Todos los veranos, cuando se encuentra a mitad de vacaciones, tumbado sin hacer nada, diciéndose "esto es vida", a mi amigo Isaac siempre le pasa de refilón la tentación de deshacerse de casi todo lo que tiene, de aligerar, de vivir solamente con unas pocas pertenencias: quizá un pantalón y una camisa, el carné de la biblioteca, una libreta, el fox terrier, una navaja, el sol, y casi para de contar. No se quedaría, en ese momento, ni con la cuenta de Instagram; "no conviene tener demasiadas noticias del mundo. Ni ofrecerlas", argumenta. Durante unos días, cree que solo unas cuantas cosas se igualan al placer de tirarlo casi todo, mientras justifica su atrevido proyecto proclamando que, al final, "vamos a morir de cualquier manera".

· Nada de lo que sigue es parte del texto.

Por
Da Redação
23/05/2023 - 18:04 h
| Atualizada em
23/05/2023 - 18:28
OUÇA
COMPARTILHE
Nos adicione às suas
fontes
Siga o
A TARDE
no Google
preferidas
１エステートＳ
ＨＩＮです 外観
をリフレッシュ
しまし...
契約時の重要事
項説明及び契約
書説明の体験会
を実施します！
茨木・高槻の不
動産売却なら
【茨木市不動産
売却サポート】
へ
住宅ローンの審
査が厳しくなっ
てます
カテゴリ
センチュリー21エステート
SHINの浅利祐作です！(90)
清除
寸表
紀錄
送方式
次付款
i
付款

Pero al poco las vacaciones de Isaac se acaban, y con ellas también su tentación de llevar una existencia ligera. "Tampoco es que se esté tan mal así, rodeado de todo lo necesario e innecesario, ¿no te parece?". La vida "casi sin cosas" se disuelve, en ese instante, junto al millón de ideas que a menudo se nos pasan por la cabeza fugazmente, y a las que decimos adiós con la mano, como si las mirásemos desde la ventanilla del coche mientras la velocidad nos peina y nos despeina. En tanto idea veraniega que nunca se plasmará en la realidad, sin embargo, me parece de las mejores. Hay otras buenísimas, claro, como contar lo que harías o comprarías si te tocasen diez millones en la lotería (por ejemplo, un barco), o elegir el lugar en el que te gustaría vivir, o las personas, las que sean, con las que desearías disfrutar durante una noche. No pasa nada por tener algunas cosas pensadas, aunque nunca vayan a ocurrir. Se llama hacer un rato el tonto, y es agradable.

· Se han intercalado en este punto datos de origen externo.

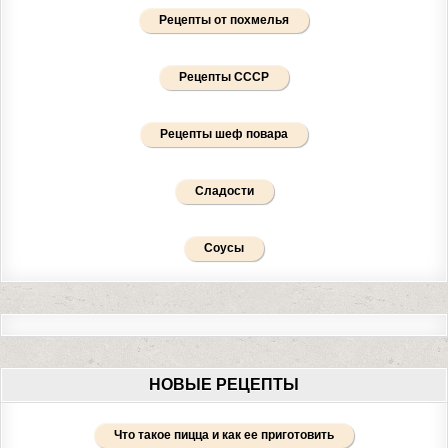
Рецепты от похмелья
Рецепты СССР
Рецепты шеф повара
Сладости
Соусы
НОВЫЕ РЕЦЕПТЫ
Что такое пицца и как ее приготовить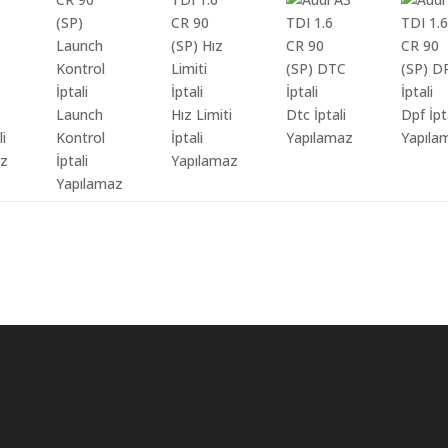
Launch
Hız Limiti
Dtc İptali
Dpf İpt
li
Kontrol
İptali
Yapılamaz
Yapıla
az
İptali
Yapılamaz
Yapılamaz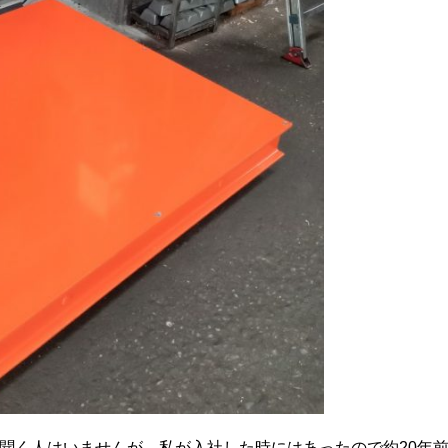
聞く人はいませんが、私が入社した時にはあったので約20年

Hay mucha temeridad en deshacerse de las acumulaciones y rendirse al placer de tirar cosas, y entonces descubrir las estanterías, las cajas, los armarios, los cajones vacíos, ligerísimos. Quizá así vivas a lo mejor de modo más natural, incluso inteligente, humanizado, pero, ¿cómo no temer a los huecos, a la añoranza, a los arrepentimientos? Por otra parte, llevo tantos años imaginando que meto en bolsas de basura toda la ropa que no uso, que conservo "por si acaso un día la pongo", y los objetos personales que ya no mueven la realidad, solo la exrealidad, que a veces casi siento yo también de refilón la tentación de la ligereza.
Y después de vaciar los armarios, ¿qué? Creo que me desharía del coche y del seguro, de los juguetes abandonados de mi hija, de los relojes sin pila, de las acreditaciones de prensa, de las gafas de sol pasadas de moda, de la plancha. Tiraría las fotos, los productos cosméticos, las carpetas, el albornoz sin estrenar, el calzado casi nuevo, las toallas, los medicamentos que ya no sé para qué sirven; quemaría los papeles sueltos; vendería la cámara réflex; tiraría las cartas, los objetos de decoración, las memorias usb, la vajilla nueva, los tuppers, los disfraces, el secador de pelo, los bolígrafos; borraría quince mil mails.
Elaboraría una lista de las personas a la que regalar los lotes libros con los escritores más presentes en mis estanterías. El resto de cientos de autores los iría cediendo aquí y allá a amigos y familiares, a capricho, y lo mismo esculturas y cuadros. La pérdida de mi biblioteca sería un lento proceso de demolición, hasta quedarme solo, pongamos, con treinta libros. Me produciría un gran dolor cada baja, obviamente, pero hacer esa lista de treinta títulos, sin embargo, se convertiría quizá en el gran proyecto de mi vida.
Me desharía de plantas, muebles, alfombras; tiraría bebidas alcohólicas, agenda de contactos, libretas de notas, caja de herramientas, taladro, jarrones, impresora, cojines… Definitivamente, tirar cosas es apasionante; incluso ya solo enumerarlas. Pero quizá no se acerque ni un poco a tenerlas durante toda tu vida, aunque muchas no sirvan de nada, solo para sostener tu historia, así que no me desharé de ninguna, por muy ligero que también a mí me guste vivir el verano.